***** WORKING DATA *****

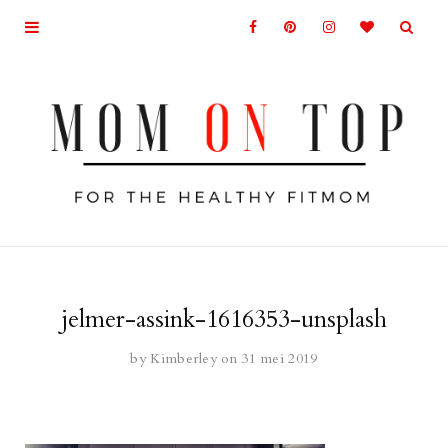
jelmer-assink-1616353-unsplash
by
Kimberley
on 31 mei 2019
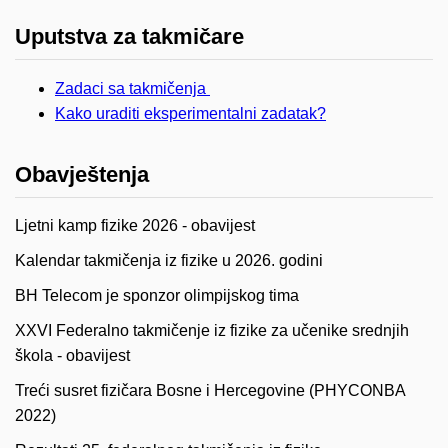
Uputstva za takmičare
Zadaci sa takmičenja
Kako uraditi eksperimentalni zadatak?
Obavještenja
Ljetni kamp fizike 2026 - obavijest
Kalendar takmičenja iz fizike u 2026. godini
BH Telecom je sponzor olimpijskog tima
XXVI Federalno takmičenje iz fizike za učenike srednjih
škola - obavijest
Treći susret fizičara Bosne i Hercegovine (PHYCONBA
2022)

*****
***** WORKING DATA *****

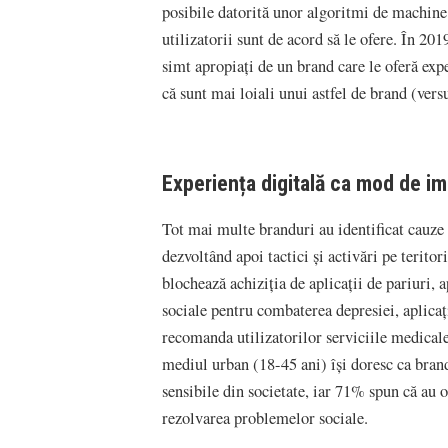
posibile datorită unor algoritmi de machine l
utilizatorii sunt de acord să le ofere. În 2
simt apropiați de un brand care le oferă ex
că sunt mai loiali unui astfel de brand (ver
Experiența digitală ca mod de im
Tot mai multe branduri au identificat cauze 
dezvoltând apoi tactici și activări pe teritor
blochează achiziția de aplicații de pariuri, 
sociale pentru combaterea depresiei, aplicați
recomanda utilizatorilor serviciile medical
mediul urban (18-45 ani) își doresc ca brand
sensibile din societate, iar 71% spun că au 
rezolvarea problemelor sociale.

*****

What you return should be exactly the lines above, starting at the one with "posibile datorită unor algoritmi de machine l" and ending at the one with "rezolvarea problemelor sociale.", and nothing else.

EXERCISE OUTPUT:
posibile datorită unor algoritmi de machine l
utilizatorii sunt de acord să le ofere. În 2
simt apropiați de un brand care le oferă ex
că sunt mai loiali unui astfel de brand (ver
Experiența digitală ca mod de im
Tot mai multe branduri au identificat cauze 
dezvoltând apoi tactici și activări pe teritor
blochează achiziția de aplicații de pariuri, 
sociale pentru combaterea depresiei, aplicați
recomanda utilizatorilor serviciile medical
mediul urban (18-45 ani) își doresc ca brand
sensibile din societate, iar 71% spun că au 
rezolvarea problemelor sociale.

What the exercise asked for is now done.